TEROPONGPUBLIK.CO.ID <<<>>> Asisten I Bidang Pemerintahan dan Kesejahteraan Rakyat Sekretariat Daerah Kota Bengkulu, Alex Periansyah, menekankan pentingnya memperkuat koordinasi dan sinergi antar Organisasi Perangkat Daerah (OPD) dalam mendukung pelaksanaan program prioritas pemerintah daerah.
Penegasan tersebut disampaikan Alex saat memimpin kegiatan pembinaan di lingkungan Dinas Sosial (Dinsos) Kota Bengkulu, yang turut dihadiri Kepala Dinas Sosial Sahriyenita serta Kepala Bagian Pemerintahan Rakhmat Novar Riawan.

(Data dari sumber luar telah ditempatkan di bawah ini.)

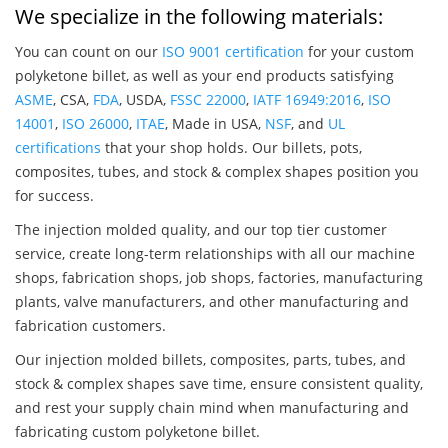
We specialize in the following materials:
You can count on our
ISO 9001 certification
for your custom
polyketone billet, as well as your end products satisfying
ASME
, CSA,
FDA
, USDA,
FSSC 22000
,
IATF 16949:2016
,
ISO
14001
,
ISO 26000
,
ITAE
, Made in USA,
NSF
, and
UL
certifications
that your shop holds. Our billets, pots,
composites, tubes, and stock & complex shapes position you
for success.
The injection molded quality, and our top tier customer
service, create long-term relationships with all our machine
shops, fabrication shops, job shops, factories, manufacturing
plants, valve manufacturers, and other manufacturing and
fabrication customers.
Our injection molded billets, composites, parts, tubes, and
stock & complex shapes save time, ensure consistent quality,
and rest your supply chain mind when manufacturing and
fabricating custom polyketone billet.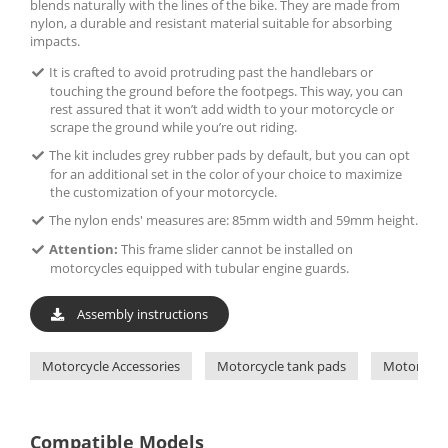
blends naturally with the lines of the bike. They are made from
nylon, a durable and resistant material suitable for absorbing
impacts.
It is crafted to avoid protruding past the handlebars or
touching the ground before the footpegs. This way, you can
rest assured that it won’t add width to your motorcycle or
scrape the ground while you’re out riding.
The kit includes grey rubber pads by default, but you can opt
for an additional set in the color of your choice to maximize
the customization of your motorcycle.
The nylon ends' measures are: 85mm width and 59mm height.
Attention:
This frame slider cannot be installed on
motorcycles equipped with tubular engine guards.
Assembly instructions
Motorcycle Accessories
Motorcycle tank pads
Motorcycle
Compatible Models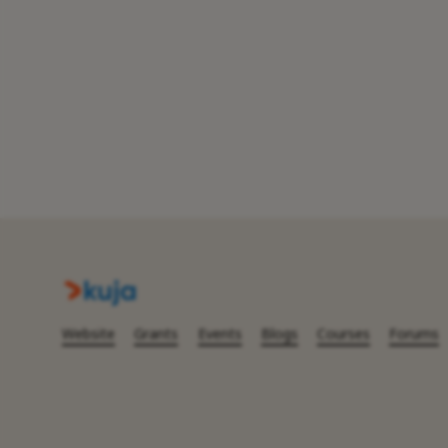
Website
Grants
Events
Blogs
Courses
Forums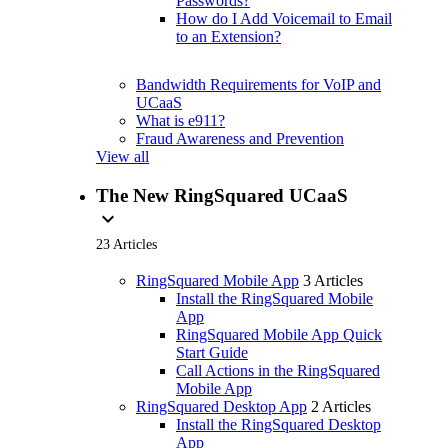
Passwords?
How do I Add Voicemail to Email
to an Extension?
Bandwidth Requirements for VoIP and
UCaaS
What is e911?
Fraud Awareness and Prevention
View all
The New RingSquared UCaaS
expand_more
23 Articles
RingSquared Mobile App
3 Articles
Install the RingSquared Mobile
App
RingSquared Mobile App Quick
Start Guide
Call Actions in the RingSquared
Mobile App
RingSquared Desktop App
2 Articles
Install the RingSquared Desktop
App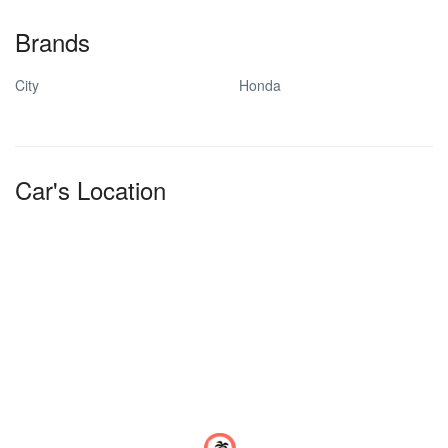
Brands
City
Honda
Car's Location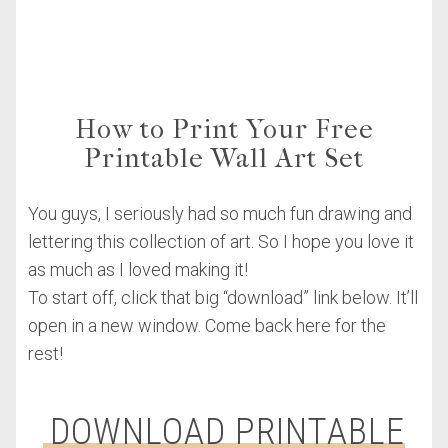
How to Print Your Free
Printable Wall Art Set
You guys, I seriously had so much fun drawing and
lettering this collection of art. So I hope you love it
as much as I loved making it!
To start off, click that big “download” link below. It’ll
open in a new window. Come back here for the
rest!
DOWNLOAD PRINTABLE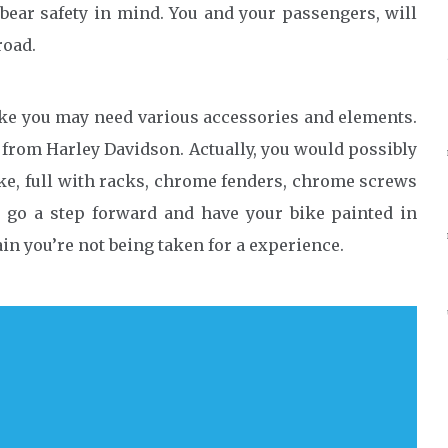
bear safety in mind. You and your passengers, will
road.
bike you may need various accessories and elements.
ls from Harley Davidson. Actually, you would possibly
ke, full with racks, chrome fenders, chrome screws
n go a step forward and have your bike painted in
in you’re not being taken for a experience.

Dalam arahannya, Alex mengingatkan bahwa salah satu tantangan utama dalam birokrasi adalah munculnya ego sektoral antar instansi. Kondisi tersebut dinilai berpotensi menghambat efektivitas pelayanan publik jika tidak segera diantisipasi dengan komunikasi yang baik.

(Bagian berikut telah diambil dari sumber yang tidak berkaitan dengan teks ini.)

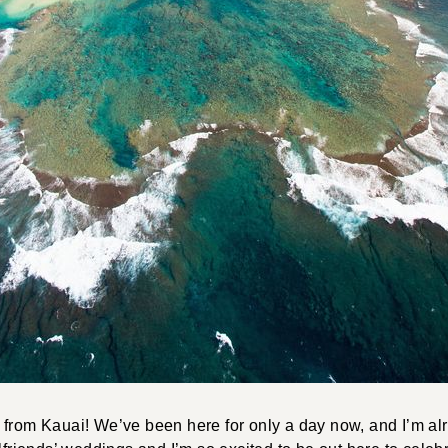
 from Kauai! We’ve been here for only a day now, and I’m al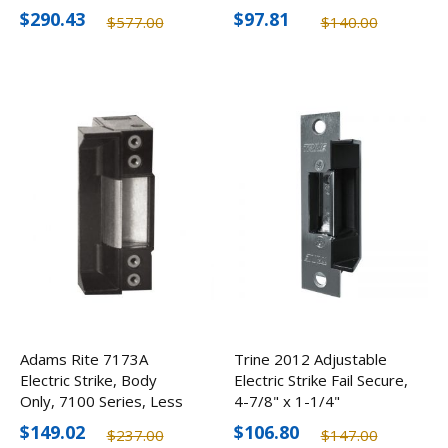
$290.43
$97.81
$577.00
$140.00
Adams Rite 7173A
Trine 2012 Adjustable
Electric Strike, Body
Electric Strike Fail Secure,
Only, 7100 Series, Less
4-7/8" x 1-1/4"
Faceplate
$149.02
$106.80
$237.00
$147.00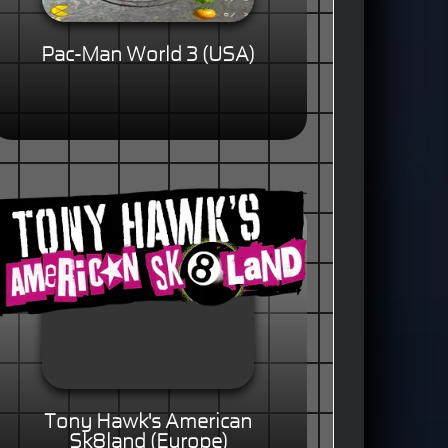
Pac-Man World 3 (USA)
Tony Hawk's American
Sk8land (Europe)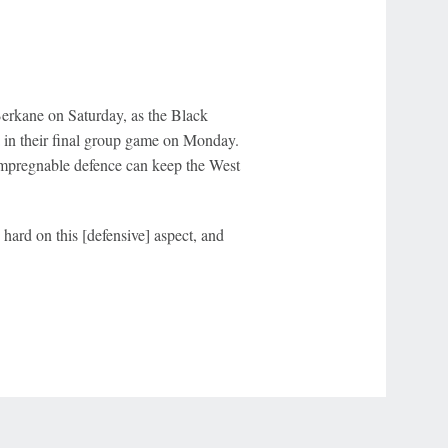
erkane on Saturday, as the Black
in their final group game on Monday.
 impregnable defence can keep the West
 hard on this [defensive] aspect, and
r Privacy Choices
Contact Us
Disney Ad Sales Site
Work for ESPN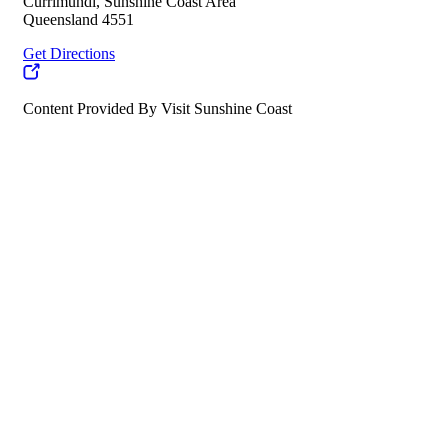
Currimundi, Sunshine Coast Area
Queensland 4551
Get Directions
Content Provided By Visit Sunshine Coast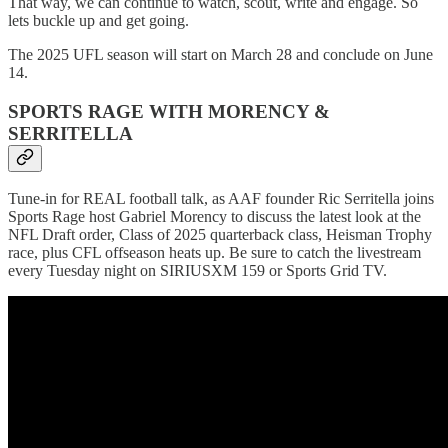
That way, we can continue to watch, scout, write and engage. So
lets buckle up and get going.
The 2025 UFL season will start on March 28 and conclude on June
14.
SPORTS RAGE WITH MORENCY &
SERRITELLA
Tune-in for REAL football talk, as AAF founder Ric Serritella joins
Sports Rage host Gabriel Morency to discuss the latest look at the
NFL Draft order, Class of 2025 quarterback class, Heisman Trophy
race, plus CFL offseason heats up. Be sure to catch the livestream
every Tuesday night on SIRIUSXM 159 or Sports Grid TV.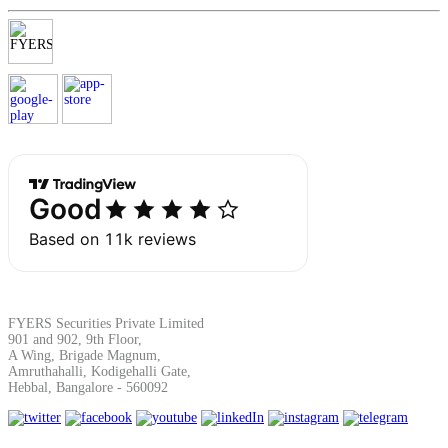
Margin Calculator
Find your required margin
Brokerage Calculator
FYERS Securities Private Limited
901 and 902, 9th Floor,
A Wing, Brigade Magnum,
Net P&L after charges
Amruthahalli, Kodigehalli Gate,
Hebbal, Bangalore - 560092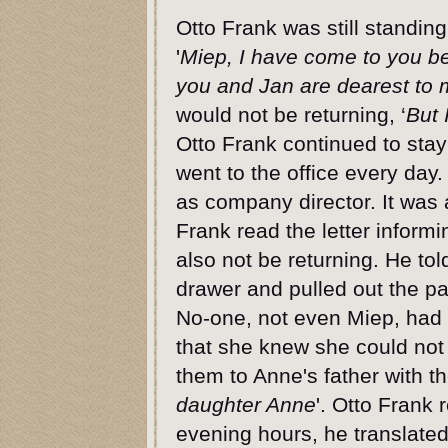
Otto Frank was still standing
'
Miep, I have come to you bec
you and Jan are dearest to 
would not be returning, ‘
But 
Otto Frank continued to sta
went to the office every da
as company director. It was 
Frank read the letter infor
also not be returning. He t
drawer and pulled out the pa
No-one, not even Miep, had
that she knew she could not
them to Anne's father with th
daughter Anne
'. Otto Frank 
evening hours, he translated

Ia menegaskan bahwa setiap OPD harus mampu bekerja secara kolaboratif, terlebih dalam kegiatan yang melibatkan lintas sektor dan membutuhkan dukungan dari berbagai pihak.
“Koordinasi itu mutlak. Jangan sampai ada dinas yang berjalan sendiri tanpa komunikasi. Ini bisa menimbulkan benturan kepentingan dan membingungkan pelaksana di lapangan,” ujar Alex.
Menurutnya, seringkali terjadi situasi di mana kepala dinas dihadapkan pada beberapa tugas dalam waktu bersamaan akibat kurangnya sinkronisasi antar pimpinan. Hal ini tidak hanya berdampak pada efektivitas kerja, tetapi juga berpotensi mengganggu kualitas pelayanan kepada masyarakat.
Alex juga menyoroti peran penting Satuan Polisi Pamong Praja (Satpol PP) yang kerap diminta membantu berbagai kegiatan lintas dinas, seperti operasi penertiban oleh Dinas Perindustrian dan Perdagangan maupun kegiatan yang digelar Dinas Pariwisata.
Tanpa koordinasi yang terstruktur melalui jalur asisten, lanjutnya, permintaan tersebut berisiko menimbulkan tumpang tindih jadwal serta kebingungan di tingkat pelaksana.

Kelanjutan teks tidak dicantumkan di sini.